Please be aware that NiceShaper has been written for polish Network Administrators since start of the project, so there is a forum on the webpage but it is useless for you because of polish language. Also you should realize that this documentation can be strongly language incorrect and even incomplete.

Requirements

NiceShaper require Linux router box with iptables and optional tc binary from iproute2 packet, when used with "fallback iproute" mode. By default NiceShaper works with HTB by communicating with Linux kernel by netlink protocol. Linux Kernel with HTB, U32 filter is required, SFQ, ESFQ, FW filter, IMQ are optional and have specific options documented below. It's better if you have some knowledge about these modules and iptables.

Installation

If you want to use source package, compile process dependents are C++ compiler from gcc package, standard C and C++ libraries and make program.
Compile downloaded and unbzipped package in a fairly standard way (without ./configure):
$ bunzip2 niceshaper-%{version}.tar.bz2
$ tar xf niceshaper-%{version}.tar
$ cd niceshaper-%{version}
$ make
$ su
# make install
If everything is done correctly, niceshaper binary will be copied to /usr/local/bin. You can omit make install and manualy copy niceshaper binary everywhere you want.
If you do not have configuration files installed yet, just copy the sample files:
# cp -R etc/niceshaper /etc/
Otherwise, make sure that between the old and installing current version, there were no syntax changes. And finally create /var/lib/niceshaper directory # mkdir /var/lib/niceshaper

Configutation

HTB configuration diagram

The following diagram shows how NiceShaper, sets HTB on each of the controlled interfaces.

HTB Diagram

Config files syntax.

Common and required configuration files are /etc/niceshaper/config.conf and /etc/niceshaper/class.conf.
include file path - used in these files can include next ones. This directive accepts absolute and relative paths (by default to /etc/niceshaper/).
There are some syntax differencing directives:
Syntax 1) directive value [value] is directive with one or many values, e.g.:

rate 128kB/s
debug iptables iproute

Syntax 2) directive parameter value [parameter value] is directive with parameter-value pairs list, e.g.:

stats file /var/www/stats/nsstats.txt unit kB/s mode 644

On NiceShaper starting, configuration parser procedure will split directives with values or directives with parameters and values, so for your individual preferences you can write these directives like that:
rate 128kB/s
debug iptables
debug iproute
stats file /var/www/stats/nsstats.txt
stats unit kB/s
stats mode 644
Order of parameters does not matter, but collides may occur, e.g. using esfq scheduler squeezing out others schedulers directives.
Directives match and include are parameter-value lists too, but you can not split them because it may change logic of them.
Directive class is the most inflexible one.
In addition to differences in syntax, directives are also divided according to the scope of operation, for: directives of global section, directives of functional sections and directives of classes. When it comes to the directives of classes, all except the class header and filters can be placed in the functional sections configurations, providing default values for all classes included in the section. In the rest of the documentation, the three groups are clearly separated in groups.

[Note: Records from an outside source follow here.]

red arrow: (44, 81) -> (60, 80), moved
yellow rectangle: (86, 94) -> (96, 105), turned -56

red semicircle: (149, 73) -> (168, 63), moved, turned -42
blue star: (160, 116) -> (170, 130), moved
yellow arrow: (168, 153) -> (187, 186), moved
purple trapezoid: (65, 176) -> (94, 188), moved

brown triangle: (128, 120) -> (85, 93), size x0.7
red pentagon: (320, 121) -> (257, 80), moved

The basic units of capacity is b/s (bits per second), and B/s (Bytes per second). The suffixes are k-kilo, M-mega. However, the suffix '/s' is not compulsory and the distinction between rate and the amount of transferred data is based on the context of use. Default unit of bandwidth is b/s (bits per second).

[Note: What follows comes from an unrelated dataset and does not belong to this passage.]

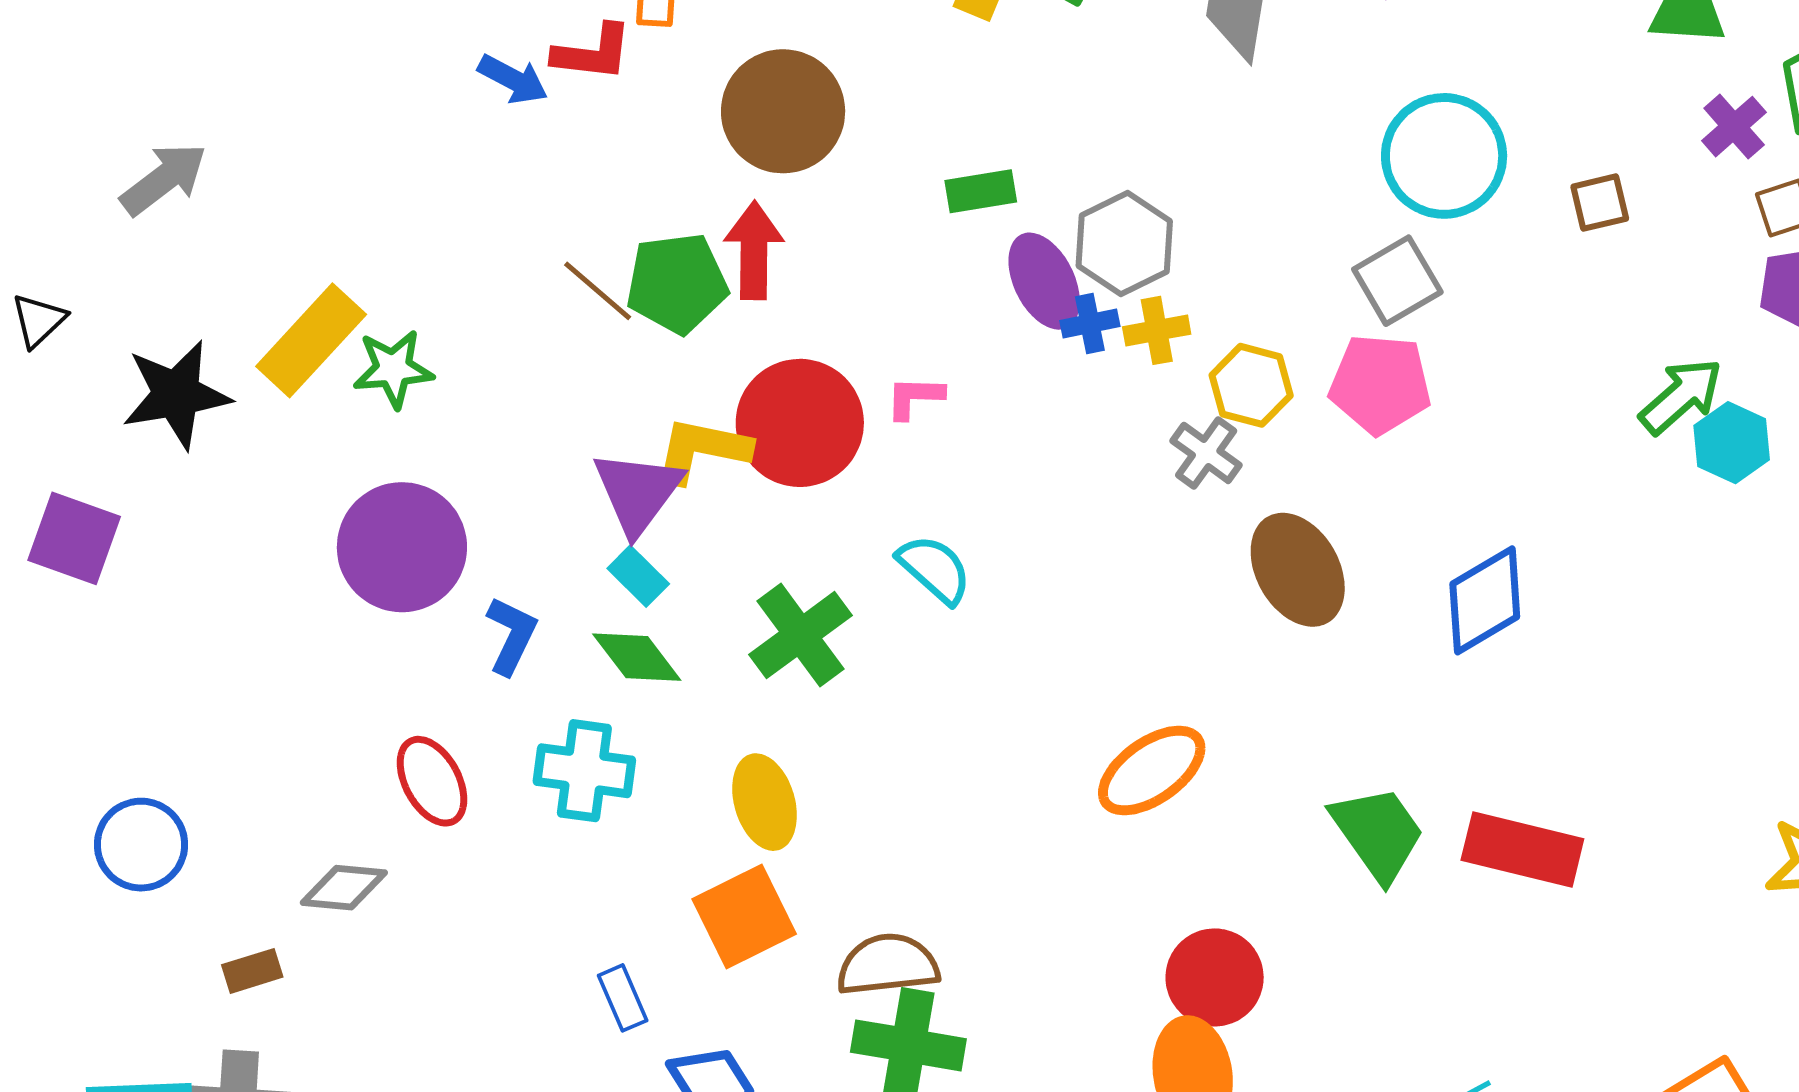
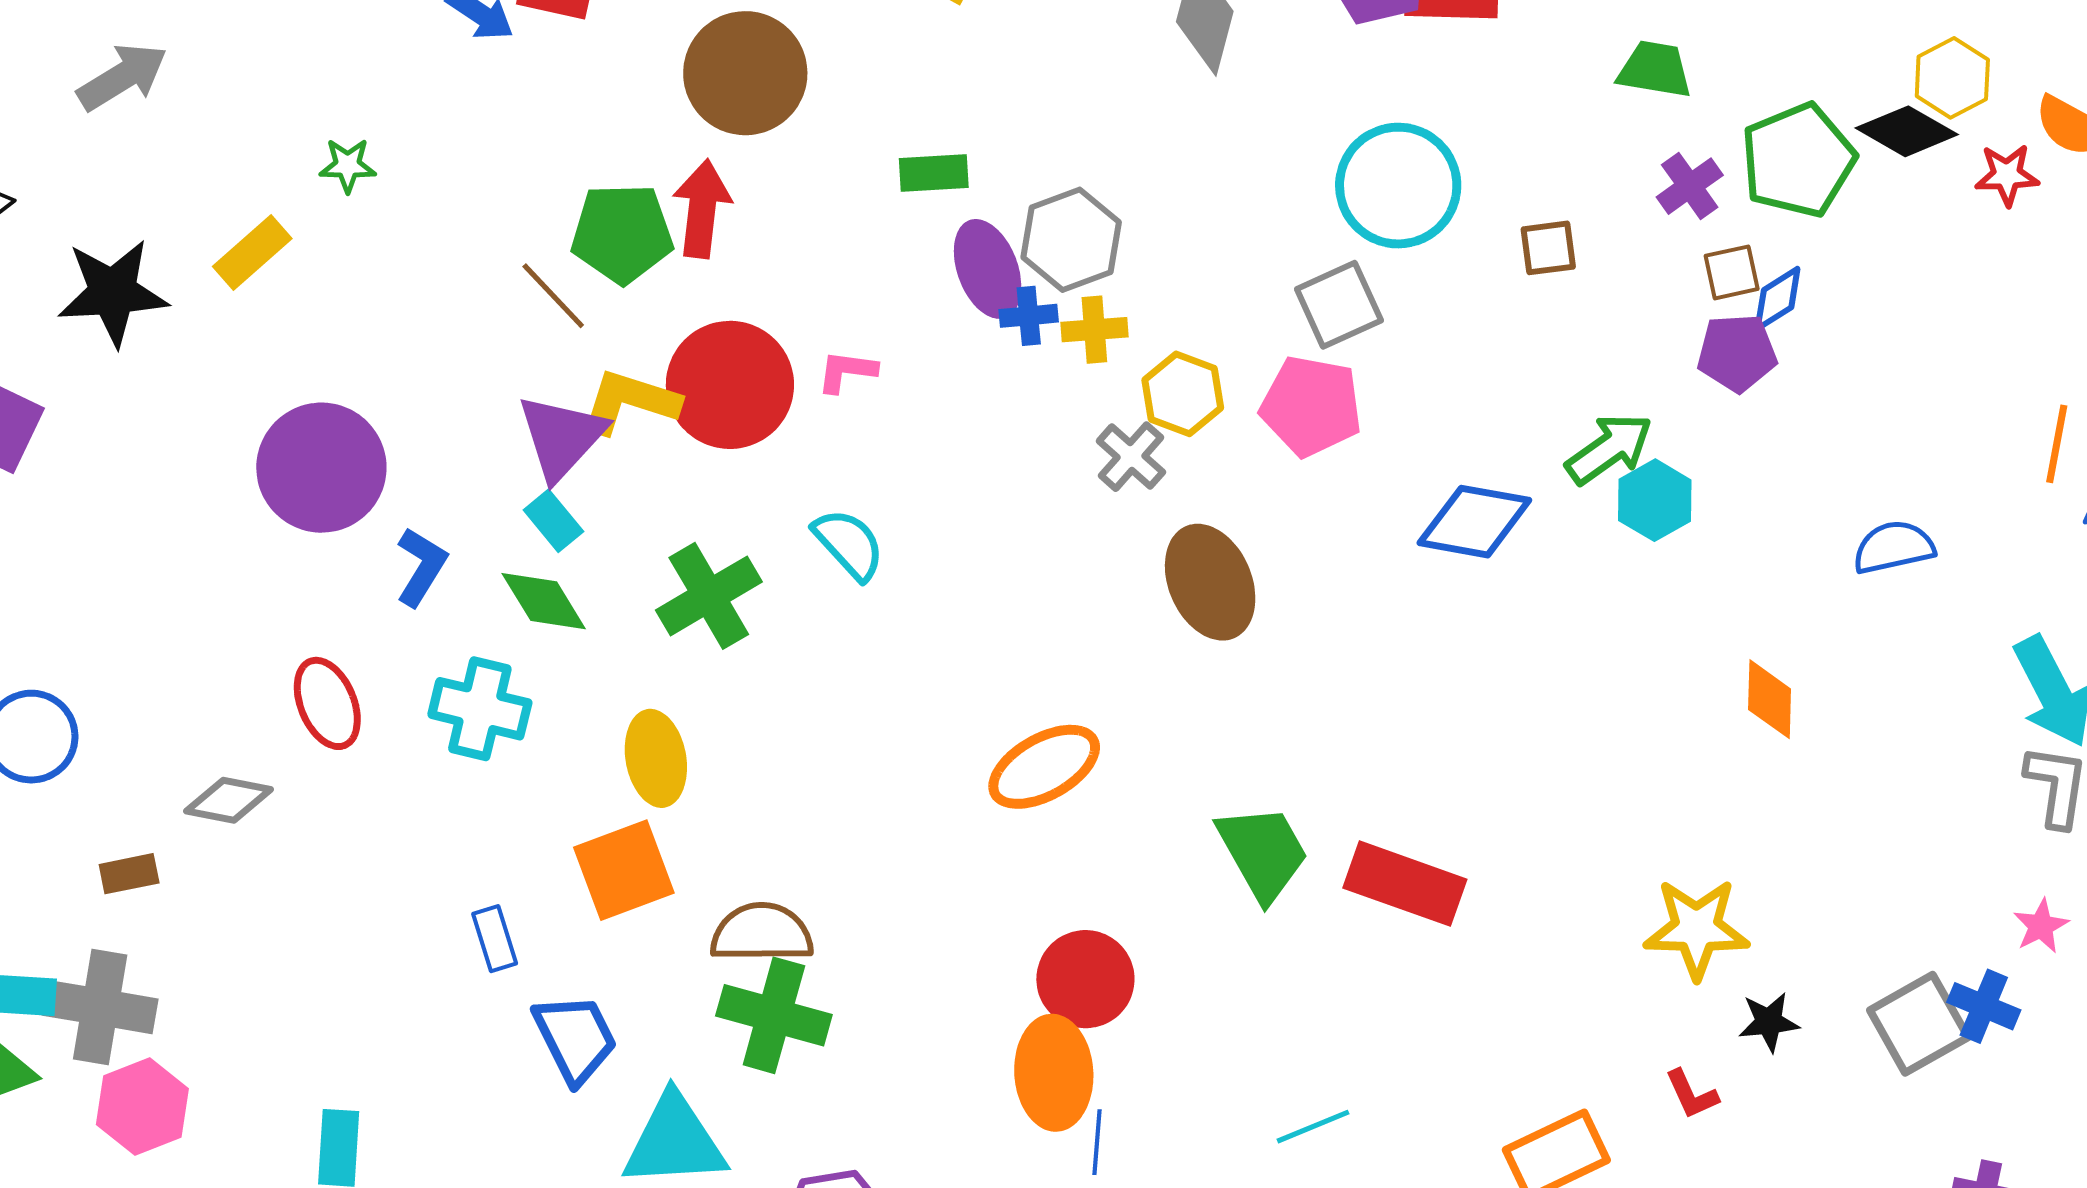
brown line: (598, 291) -> (553, 296), moved
yellow rectangle: (311, 340) -> (252, 253), size x0.7
green star: (393, 369) -> (348, 165), moved, size x0.7
blue diamond: (1485, 600) -> (1474, 522), moved, turned 35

NiceShaper gives you some special chars:
- '#' char is using for comment the rest of line. <# comment #> is using to affect some piece of configuration line. Commented configuration is useless.
- ';' char covers end of line, it gives you way to minimalize length of config files by write a lot of semicolon separated directives in one line.

Each change in configuration require to restart NiceShaper.
Remember, all examples are only examples and might not be optimal for you.

Main configuration file, for example of poor asymmetric 4Mbit/512kbit.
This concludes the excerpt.